Today is for them.  There were 19 in total coming from the Congo and Angola in Africa. We have forgotten them. But we must remember who we are and not the label Europeans used to identify what we were while pursuing their interests.  

Today and forever we stand on their bones, not just their shoulders. We stand in their light, not in their darkness. We are their reflections; and, they are not simply a part of our past.  We are their children, the “posterity” the Preamble refers to—we are their future generations and we have inherited their same resilience, intelligence, and honor. But, we have to remember who we are.

On the 50th Anniversary of the March on Washington, we will walk the same paths our ancestors walked, molding our feet to match the imprints of their footsteps. And, for the [Community] Organizers of the March on Washington of 1963, they walked the same petrified paths of those that came before them where the footprints are no longer visible, but where bones lie underneath the protected Earth to be returned to a forgiving universe and the comfort of the Almighty’s spirit.

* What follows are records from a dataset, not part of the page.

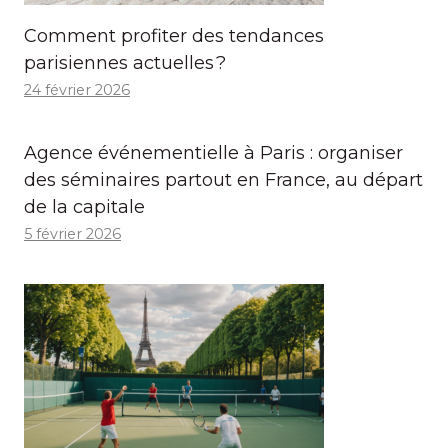
Comment profiter des tendances
parisiennes actuelles ?
24 février 2026
Agence événementielle à Paris : organiser
des séminaires partout en France, au départ
de la capitale
5 février 2026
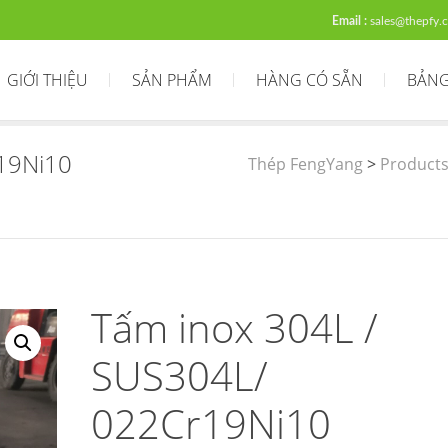
Email :
sales@thepfy.
GIỚI THIỆU
SẢN PHẨM
HÀNG CÓ SẴN
BẢNG
19Ni10
Thép FengYang
>
Product
Tấm inox 304L /
SUS304L/
022Cr19Ni10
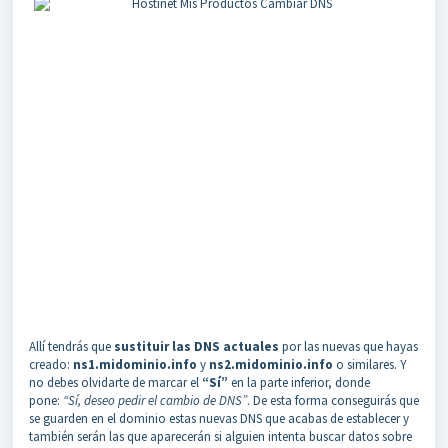
Allí tendrás que
sustituir las DNS actuales
por las nuevas que hayas
creado:
ns1.midominio.info
y
ns2.midominio.info
o similares. Y
no debes olvidarte de marcar el
“Sí”
en la parte inferior, donde
pone:
“Sí, deseo pedir el cambio de DNS”
. De esta forma conseguirás que
se guarden en el dominio estas nuevas DNS que acabas de establecer y
también serán las que aparecerán si alguien intenta buscar datos sobre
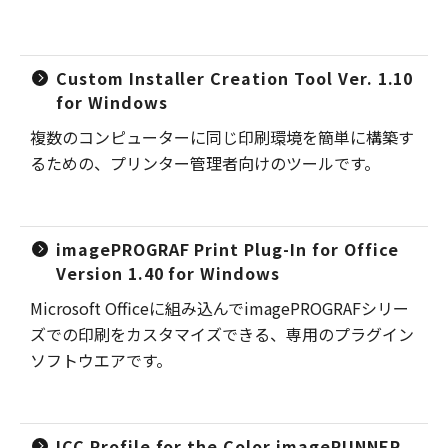
Custom Installer Creation Tool Ver. 1.10
for Windows
複数のコンピューターに同じ印刷環境を簡単に構築す
るための、プリンター管理者向けのツールです。
imagePROGRAF Print Plug-In for Office
Version 1.40 for Windows
Microsoft Officeに組み込んでimagePROGRAFシリー
ズでの印刷をカスタマイズできる、専用のプラグイン
ソフトウエアです。
ICC Profile for the Color imageRUNNER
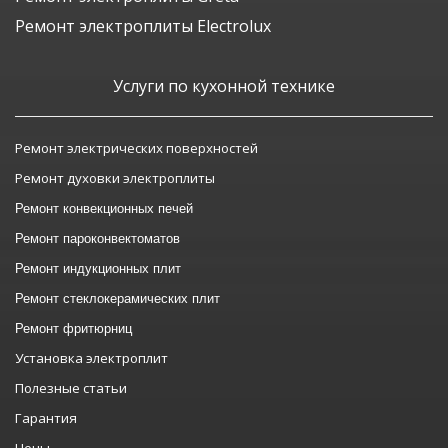
Ремонт электроплиты Electrolux
Услуги по кухонной технике
Ремонт электрических поверхностей
Ремонт духовки электроплиты
Ремонт конвекционных печей
Ремонт пароконвектоматов
Ремонт индукционных плит
Ремонт стеклокерамических плит
Ремонт фритюрниц
Установка электроплит
Полезные статьи
Гарантия
Цены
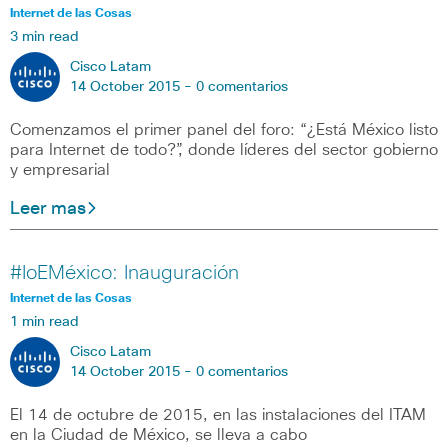
Internet de las Cosas
3 min read
Cisco Latam
14 October 2015 -
0 comentarios
Comenzamos el primer panel del foro: “¿Está México listo
para Internet de todo?”, donde líderes del sector gobierno
y empresarial
Leer mas
#IoEMéxico: Inauguración
Internet de las Cosas
1 min read
Cisco Latam
14 October 2015 -
0 comentarios
El 14 de octubre de 2015, en las instalaciones del ITAM
en la Ciudad de México, se lleva a cabo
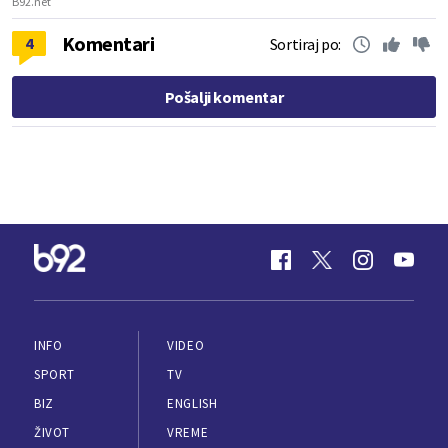
B92.net
Komentari
4
Sortiraj po:
Pošalji komentar
INFO
VIDEO
SPORT
TV
BIZ
ENGLISH
ŽIVOT
VREME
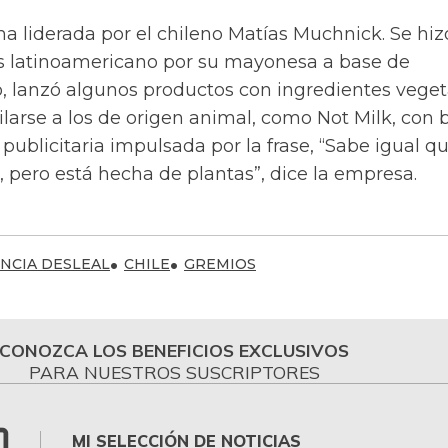
a liderada por el chileno Matías Muchnick. Se hiz
ís latinoamericano por su mayonesa a base de
, lanzó algunos productos con ingredientes veget
larse a los de origen animal, como Not Milk, con 
blicitaria impulsada por la frase, “Sabe igual qu
 pero está hecha de plantas”, dice la empresa.
NCIA DESLEAL
CHILE
GREMIOS
CONOZCA LOS BENEFICIOS EXCLUSIVOS
PARA NUESTROS SUSCRIPTORES
MI SELECCIÓN DE NOTICIAS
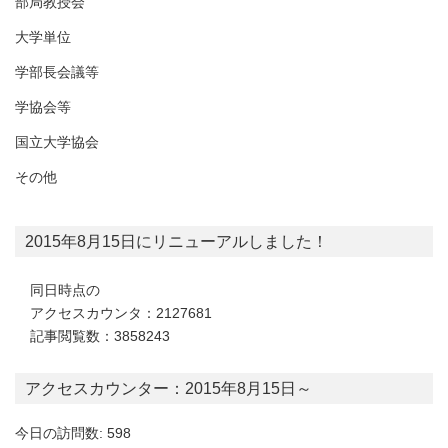
部局教授会
大学単位
学部長会議等
学協会等
国立大学協会
その他
2015年8月15日にリニューアルしました！
同日時点の
アクセスカウンタ：2127681
記事閲覧数：3858243
アクセスカウンター：2015年8月15日～
今日の訪問数: 598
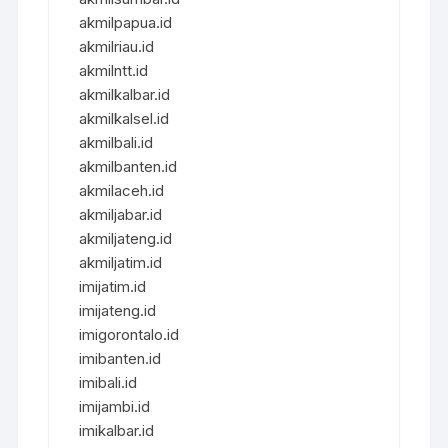
akmilpapua.id
akmilriau.id
akmilntt.id
akmilkalbar.id
akmilkalsel.id
akmilbali.id
akmilbanten.id
akmilaceh.id
akmiljabar.id
akmiljateng.id
akmiljatim.id
imijatim.id
imijateng.id
imigorontalo.id
imibanten.id
imibali.id
imijambi.id
imikalbar.id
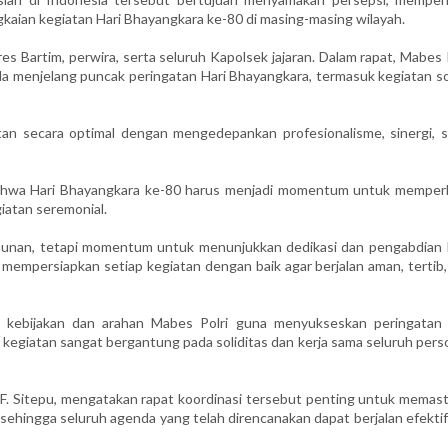
gkaian kegiatan Hari Bhayangkara ke-80 di masing-masing wilayah.
res Bartim, perwira, serta seluruh Kapolsek jajaran. Dalam rapat, Mabes 
a menjelang puncak peringatan Hari Bhayangkara, termasuk kegiatan sos
an secara optimal dengan mengedepankan profesionalisme, sinergi, s
ahwa Hari Bhayangkara ke-80 harus menjadi momentum untuk memper
iatan seremonial.
hunan, tetapi momentum untuk menunjukkan dedikasi dan pengabdian P
 mempersiapkan setiap kegiatan dengan baik agar berjalan aman, tertib
h kebijakan dan arahan Mabes Polri guna menyukseskan peringatan 
 kegiatan sangat bergantung pada soliditas dan kerja sama seluruh pers
F. Sitepu, mengatakan rapat koordinasi tersebut penting untuk memast
ehingga seluruh agenda yang telah direncanakan dapat berjalan efektif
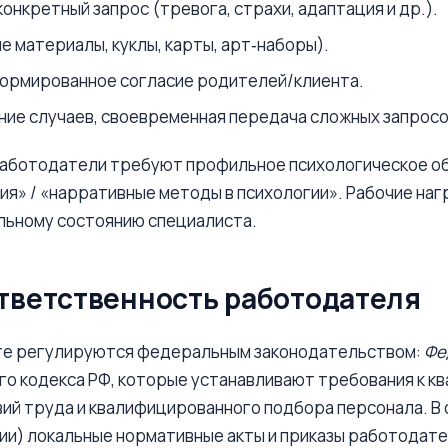
онкретный запрос (тревога, страхи, адаптация и др.).
 материалы, куклы, карты, арт‑наборы).
формированное согласие родителей/клиента.
ие случаев, своевременная передача сложных запросо
 работодатели требуют профильное психологическое о
я» / «нарративные методы в психологии». Рабочие наг
альному состоянию специалиста.
ответственность работодателя
оте регулируются федеральным законодательством:
Фе
о кодекса РФ, которые устанавливают требования к к
ий труда и квалифицированного подбора персонала. В
ии) локальные нормативные акты и приказы работодат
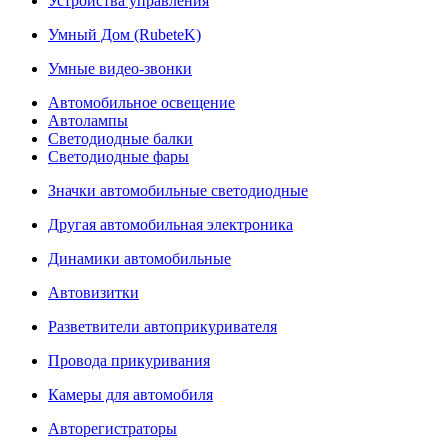
Устройства управления
Умный Дом (RubeteK)
Умные видео-звонки
Автомобильное освещение
Автолампы
Светодиодные балки
Светодиодные фары
Значки автомобильные светодиодные
Другая автомобильная электроника
Динамики автомобильные
Автовизитки
Разветвители автоприкуривателя
Провода прикуривания
Камеры для автомобиля
Авторегистраторы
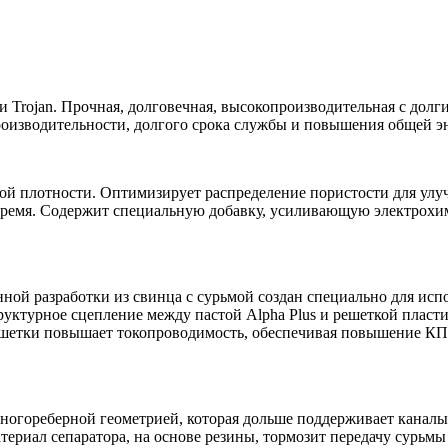
 Trojan. Прочная, долговечная, высокопроизводительная с долг
роизводительности, долгого срока службы и повышения общей э
сокой плотности. Оптимизирует распределение пористости для ул
 время. Содержит специальную добавку, усиливающую электрохим
ной разработки из свинца с сурьмой создан специально для испо
руктурное сцепление между пастой Alpha Plus и решеткой пласт
шетки повышает токопроводимость, обеспечивая повышение КПД
многореберной геометрией, которая дольше поддерживает канал
териал сепаратора, на основе резины, тормозит передачу сурь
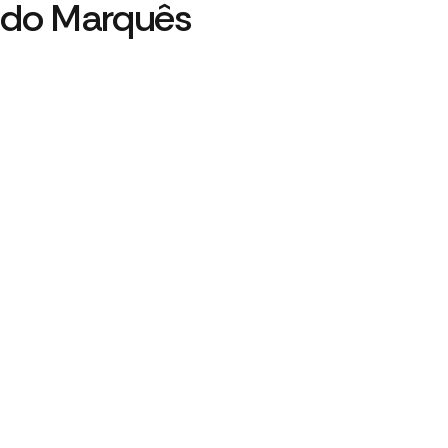
do Marquês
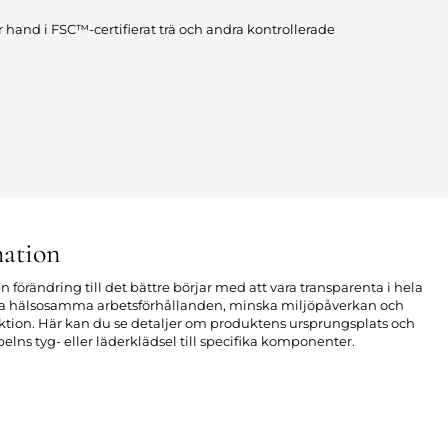
r hand i FSC™-certifierat trä och andra kontrollerade
ation
n förändring till det bättre börjar med att vara transparenta i hela
apa hälsosamma arbetsförhållanden, minska miljöpåverkan och
uktion. Här kan du se detaljer om produktens ursprungsplats och
elns tyg- eller läderklädsel till specifika komponenter.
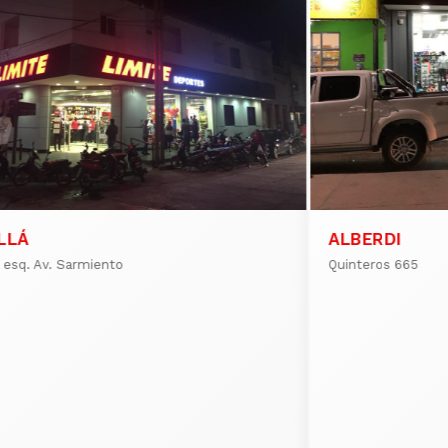
LLÁ
ALBERDI
e esq. Av. Sarmiento
Quinteros 665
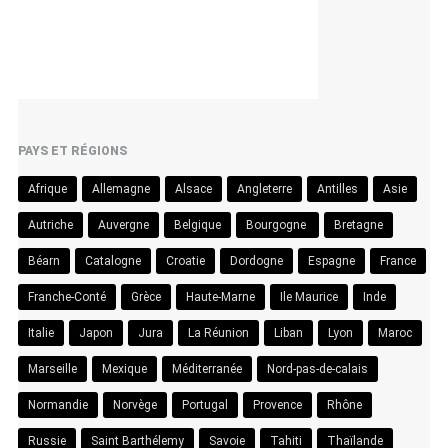
PAYS ET RÉGIONS
Afrique
Allemagne
Alsace
Angleterre
Antilles
Asie
Autriche
Auvergne
Belgique
Bourgogne
Bretagne
Béarn
Catalogne
Croatie
Dordogne
Espagne
France
Franche-Conté
Grèce
Haute-Marne
Ile Maurice
Inde
Italie
Japon
Jura
La Réunion
Liban
Lyon
Maroc
Marseille
Mexique
Méditerranée
Nord-pas-de-calais
Normandie
Norvège
Portugal
Provence
Rhône
Russie
Saint Barthélemy
Savoie
Tahiti
Thaïlande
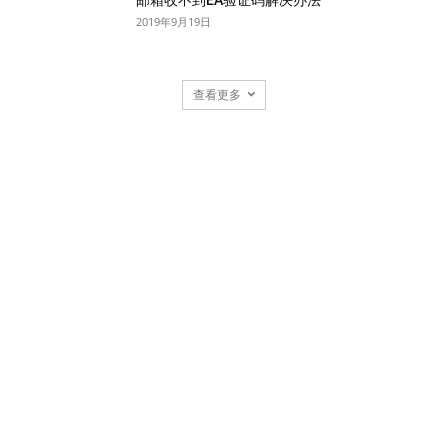
2019年9月19日
查看更多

Every question we have about the challenges we face has already been answered by our ancestors if we just remember who we are and acknowledge that we stand on their bones.

Did You Know?

The largest maximum security prison in the United States is called the Louisiana State Penitentiary, formerly known as Angola. Check out this article: http://www.nola.com/crime/index.ssf/2013/07/angola_prison_conditions_inhum.html

The African Burial Ground is a great place to visit to learn more about the discovery of a cemetery of enslaved men, women, and children in the Wall Street section of New York City. For more information or to visit, go to www.nps.gov/afbg/.  There is also an African burial ground in Portsmouth, NH that you should check out: http://www.africanburyinggroundnh.org/

You can learn more about the Jamestown, VA slave trade from this 2006 article: http://www.washingtonpost.com/wp-dyn/content/article/2006/09/02/AR2006090201097_2.html


[1]  Oracle Bones were used by the Ancient Chinese as a way to communicate with the ancestors. They were inscribed with questions that would later be revealed as answers once the oracle bones were heated and inspected.